As a blogger for Pitt Study Abroad, your posts not only represent your experience abroad, but those of thousands of Pitt students' each semester. With that in mind, we expect that your posts will meet the following guidelines:
- Must include at one photo per entry which relates to the topic or question.
- Must be finished by: September 31 for Summer programs, June 30 for Spring programs and January 31 for Fall programs
- Must answer a minimum of 5 of the 10 topics or questions listed below. You may not repeat a topic for the required 5 posts.
- You may include additional or repeat topics or questions if you choose but these are not included in the required 5.
- Each post should be a between 400-1000 words. Each posting must mindfully address the topic or question. All language in the posting must be culturally appropriate and adhere to the Study Abroad Student Code and the Student Code of Conduct.
Topics to Choose
These questions were chosen to guide you in creating thoughtful posts about your experience and are based on the questions that we are most frequently asked by students.
- What stands out to you about your new university or academic program? What stands out to you about the culture of your new city? (list at least two items with explanation)
- How is the academic culture within your new classroom environment? For instance, what are your classes like? How are they different from Pitt?
- Explain a challenge you faced when you studied abroad (for example: understanding a new city, buying groceries in a foreign language, being on your own for the first time, etc.). How did you overcome the challenge? What advice would you give to others facing similar challenges?
- Tell us about where you are living! Do you live in a dorm with roommates from your host country? How did you find this new home? What types of challenges are you having with this new home? What do you love about it?
- Tell us about interacting with locals. Did you make friends with students from your host country and if so, how? What has that been like? Explain being an “American” abroad. What types of conversations have you had about being “American” and how has that made you reflect upon your identity?

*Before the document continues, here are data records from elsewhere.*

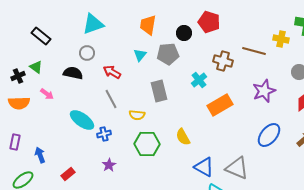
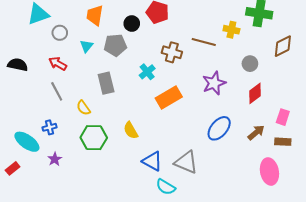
gray circle: (87, 53) -> (60, 33), moved
yellow semicircle: (137, 115) -> (83, 108), turned 49
cyan ellipse: (82, 120) -> (27, 142), moved

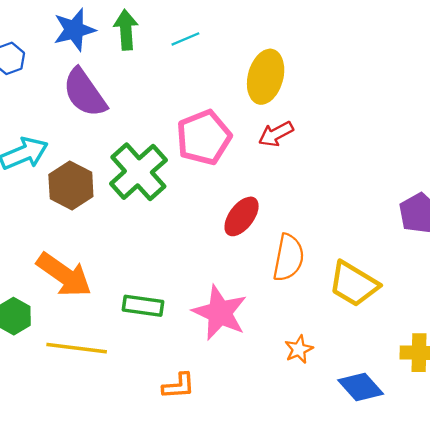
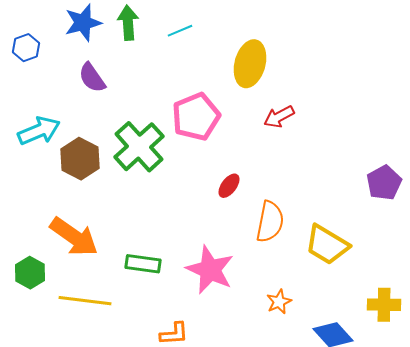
purple semicircle: (85, 93) -> (92, 78), size x0.7
red arrow: (276, 134) -> (279, 117), moved
red ellipse: (242, 216) -> (229, 186), size x0.7

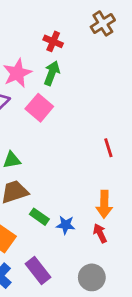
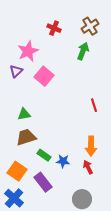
brown cross: (103, 23) -> (90, 26), moved
green arrow: (52, 73) -> (83, 51), moved
purple rectangle: (38, 271) -> (43, 182), moved

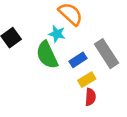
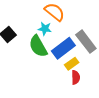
blue rectangle: (78, 60) -> (63, 48), size x1.6

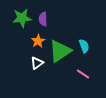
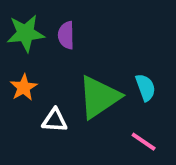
orange star: (38, 41) -> (24, 87), moved
white triangle: (37, 63) -> (55, 120), turned 40

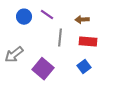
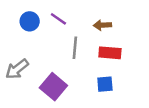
blue square: (84, 67) -> (105, 84), turned 32

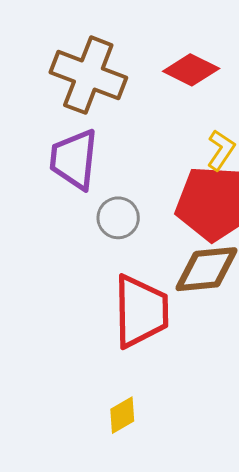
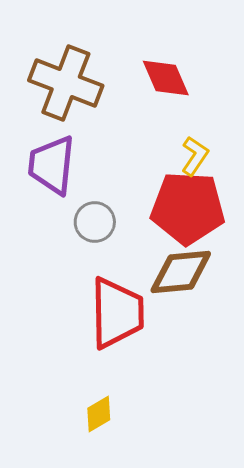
red diamond: (191, 70) -> (166, 78), turned 40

- What do you wish you had known before going? What surprised you most about your specific study abroad experience?
- Describe your daily life (shopping/banking/travel)? How do you budget and save money?
- Is “food the window to the soul”? Where do you eat – do you cook or eat out? Have you tried new foods? Do the foods reflect the new city where you are living? In what way?
- What advice would you give to others who are planning to study on this program?
- Has studying abroad changed or influenced your academic, career, or personal goals? If so, in what way?
Guidelines for Photo Submissions
Think beyond typical photos: Seeing landmarks like Big Ben, Temple of Heaven, or Cristo Redentor are bucket-list level experiences and make for great photos, but we want to see the photos that are unique to your experience. You've seen the Pitt Study Abroad website and Instragram and the types of photos we've received in the past - help us diversify these photos and make them more personal to you and your program!
Research: Be informed of the places you are documenting. Research will save you time when trying to figure out what is OK to photograph and what isn’t. Get familiar with the places you will be traveling to and what their customs are. Not all countries have the same rules and regulations regarding photography. For example, in Islamic culture, photographing women is highly discouraged, even with permission. But in other cultures, it is perfectly fine with their consent.
Ask: Make sure to always ask permission before you take a snap of someone or their property. Unsolicited pictures of people is a huge invasion of privacy. You never know if their religion or culture permits it, and that sick shot you want out of them, is totally not worth it without asking.
Show The Subject the Photo: There is nothing more rude than having someone take your photo then just walk off, even if they say thank you. Sharing the portrait you just took of your subject with them lets them know that you truly appreciate them letting you. It also is almost guaranteed to generate a laugh and a bonding moment.
Delete the Photo if Asked: If a subject changes their mind and asks you to delete the photo, don’t put up a fight. Respect their wishes and actually delete the photo.
Respect comes first: Be deserving of the photograph after you receive permission. For example, if you were to take a photo of a temple, you should pay your respects first. If you were to photograph someone in their country, first begin with respectful eye-contact, then introduce yourself, ultimately making them comfortable with your intentions and expertise before snapping away. This does go a long way in honoring the subject of your photo, whether it be another individual or landmark/object.
Use people as props: One big mistake traveler’s make is using brown and black children as props in a selfie or group photo. You may not realize that your posts, from the photo to the caption to the hashtags, can perpetuate stereotypes and rob the subject of dignity or privacy. A seemingly innocent selfie with African kids, for example, can perpetuate the idea that only Western aid, charity and intervention can "save the world". Be cognizant of the photos you take with human subjects in them and the caption you post along with it.